→ Data section:
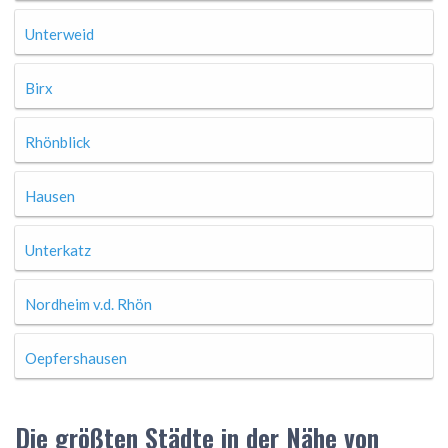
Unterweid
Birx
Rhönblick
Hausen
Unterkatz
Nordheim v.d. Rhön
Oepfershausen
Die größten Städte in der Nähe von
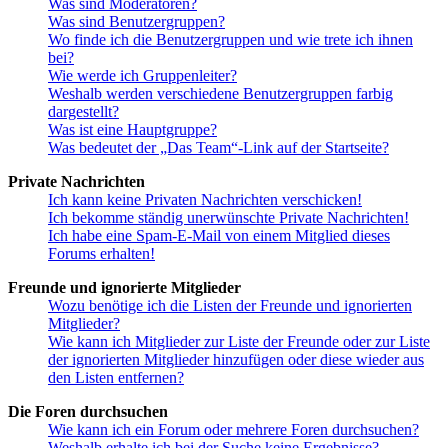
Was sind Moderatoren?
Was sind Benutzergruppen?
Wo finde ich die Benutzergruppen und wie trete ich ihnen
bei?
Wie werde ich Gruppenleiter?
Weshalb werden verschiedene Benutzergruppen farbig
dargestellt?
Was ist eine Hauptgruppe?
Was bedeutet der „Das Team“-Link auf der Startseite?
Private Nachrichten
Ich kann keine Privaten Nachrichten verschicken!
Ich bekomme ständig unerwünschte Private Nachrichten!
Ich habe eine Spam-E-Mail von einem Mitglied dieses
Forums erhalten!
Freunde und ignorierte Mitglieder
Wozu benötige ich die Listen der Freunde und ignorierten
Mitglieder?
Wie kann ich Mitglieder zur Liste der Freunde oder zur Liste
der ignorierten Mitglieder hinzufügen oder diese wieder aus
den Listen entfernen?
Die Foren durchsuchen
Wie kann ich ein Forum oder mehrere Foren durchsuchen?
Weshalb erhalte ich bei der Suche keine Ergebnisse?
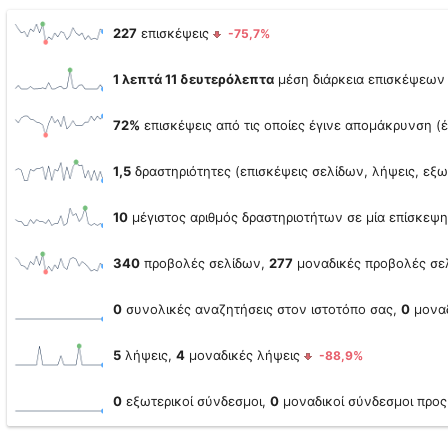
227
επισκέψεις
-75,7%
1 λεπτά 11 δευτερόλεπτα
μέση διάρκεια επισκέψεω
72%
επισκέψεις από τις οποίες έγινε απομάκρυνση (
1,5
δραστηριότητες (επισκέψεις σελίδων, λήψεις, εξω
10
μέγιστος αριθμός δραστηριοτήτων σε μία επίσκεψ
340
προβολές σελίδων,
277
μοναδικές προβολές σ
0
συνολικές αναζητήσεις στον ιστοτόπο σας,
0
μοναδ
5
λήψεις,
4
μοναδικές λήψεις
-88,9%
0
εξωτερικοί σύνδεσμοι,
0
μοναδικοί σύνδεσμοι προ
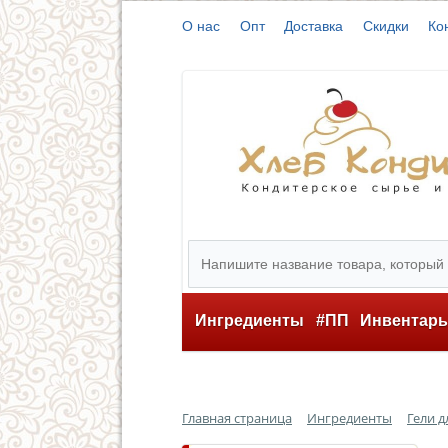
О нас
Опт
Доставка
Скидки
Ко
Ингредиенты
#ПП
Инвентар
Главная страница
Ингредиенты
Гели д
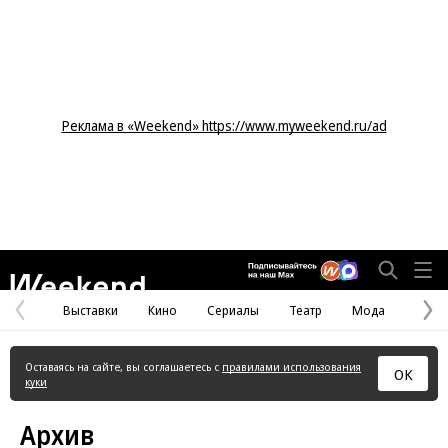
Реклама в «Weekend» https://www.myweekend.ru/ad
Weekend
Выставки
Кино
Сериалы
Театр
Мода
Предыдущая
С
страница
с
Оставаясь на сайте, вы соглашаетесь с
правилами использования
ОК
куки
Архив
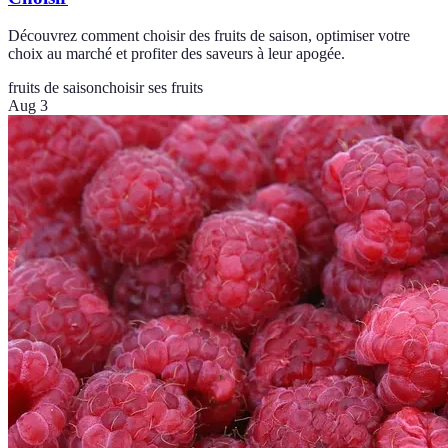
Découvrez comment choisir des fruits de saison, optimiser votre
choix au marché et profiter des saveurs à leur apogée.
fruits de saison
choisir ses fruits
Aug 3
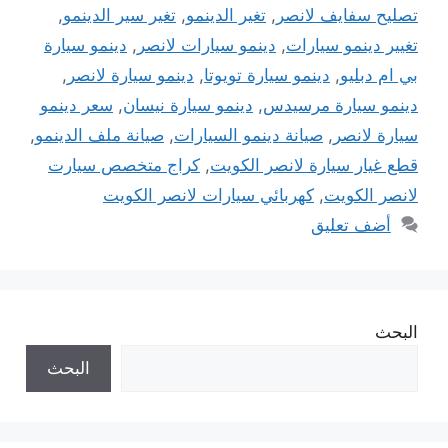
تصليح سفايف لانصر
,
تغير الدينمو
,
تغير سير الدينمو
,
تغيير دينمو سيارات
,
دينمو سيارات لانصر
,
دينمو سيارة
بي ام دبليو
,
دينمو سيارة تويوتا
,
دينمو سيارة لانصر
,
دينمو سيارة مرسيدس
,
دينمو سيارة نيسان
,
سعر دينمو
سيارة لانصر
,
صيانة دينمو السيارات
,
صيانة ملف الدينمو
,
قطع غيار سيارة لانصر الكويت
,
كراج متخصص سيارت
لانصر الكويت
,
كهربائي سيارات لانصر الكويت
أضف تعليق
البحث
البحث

* * *

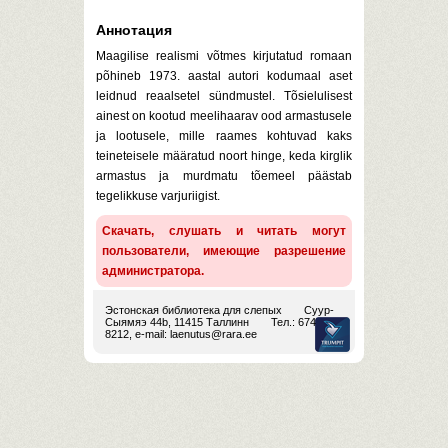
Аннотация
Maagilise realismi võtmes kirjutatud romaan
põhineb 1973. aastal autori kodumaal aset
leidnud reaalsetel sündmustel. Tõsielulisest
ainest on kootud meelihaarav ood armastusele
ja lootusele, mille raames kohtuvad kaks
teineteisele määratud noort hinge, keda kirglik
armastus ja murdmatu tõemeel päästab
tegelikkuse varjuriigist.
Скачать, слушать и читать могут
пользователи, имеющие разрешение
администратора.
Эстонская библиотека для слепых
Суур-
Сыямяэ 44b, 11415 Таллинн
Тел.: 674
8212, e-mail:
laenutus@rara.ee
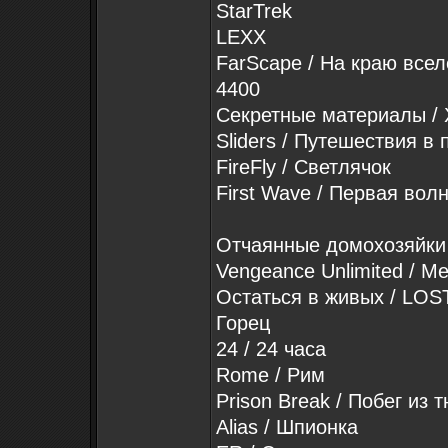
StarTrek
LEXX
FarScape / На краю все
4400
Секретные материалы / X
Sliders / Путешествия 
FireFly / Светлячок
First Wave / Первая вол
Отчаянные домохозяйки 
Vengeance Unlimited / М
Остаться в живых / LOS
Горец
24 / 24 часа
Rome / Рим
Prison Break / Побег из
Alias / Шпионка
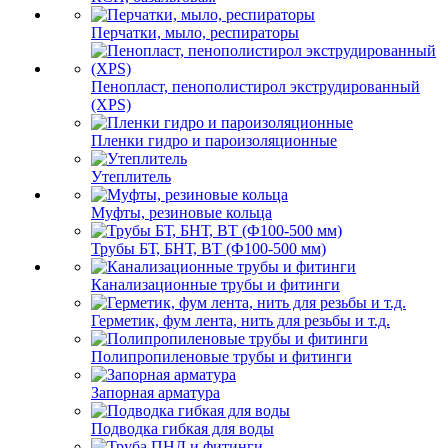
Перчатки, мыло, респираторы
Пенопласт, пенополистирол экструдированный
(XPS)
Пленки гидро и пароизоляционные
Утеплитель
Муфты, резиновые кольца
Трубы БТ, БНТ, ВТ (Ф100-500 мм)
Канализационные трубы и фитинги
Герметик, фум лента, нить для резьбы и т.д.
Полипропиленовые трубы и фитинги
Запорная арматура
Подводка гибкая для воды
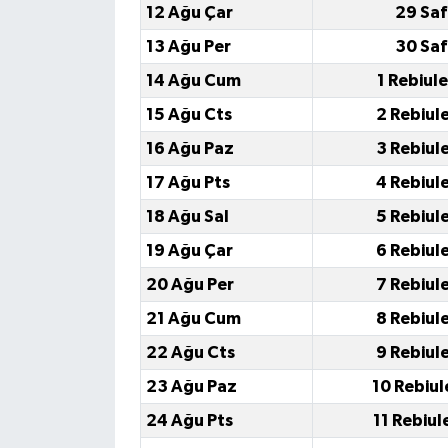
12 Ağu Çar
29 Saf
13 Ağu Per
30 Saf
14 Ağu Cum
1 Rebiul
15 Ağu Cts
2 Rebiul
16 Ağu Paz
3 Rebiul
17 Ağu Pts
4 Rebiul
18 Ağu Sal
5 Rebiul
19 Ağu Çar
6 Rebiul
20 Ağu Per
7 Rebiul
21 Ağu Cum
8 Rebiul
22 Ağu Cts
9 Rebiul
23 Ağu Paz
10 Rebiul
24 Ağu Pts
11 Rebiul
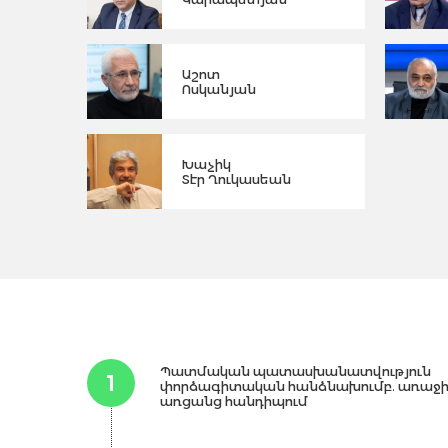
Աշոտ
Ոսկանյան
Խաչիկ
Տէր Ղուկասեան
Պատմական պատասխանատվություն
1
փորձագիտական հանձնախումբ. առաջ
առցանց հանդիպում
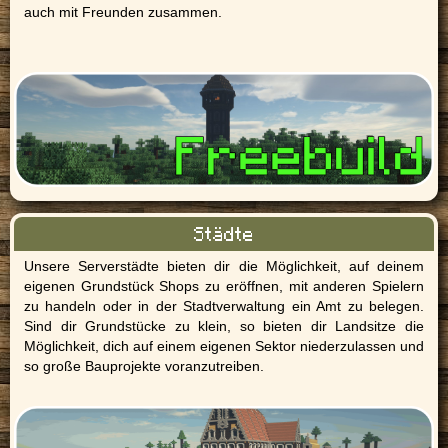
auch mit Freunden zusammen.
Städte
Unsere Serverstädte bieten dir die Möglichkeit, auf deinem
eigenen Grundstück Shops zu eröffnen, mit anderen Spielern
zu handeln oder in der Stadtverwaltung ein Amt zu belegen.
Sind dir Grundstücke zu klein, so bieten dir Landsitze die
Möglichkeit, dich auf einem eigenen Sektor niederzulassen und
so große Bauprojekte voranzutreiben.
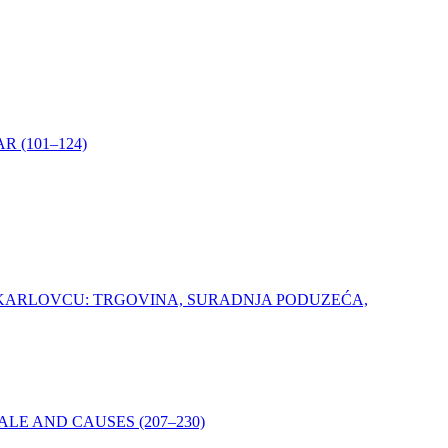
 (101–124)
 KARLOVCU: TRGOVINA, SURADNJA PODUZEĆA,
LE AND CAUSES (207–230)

→ What to do: What must be returned is only the number of lines in the records that hold the word "keine".

→ Output for this task: 2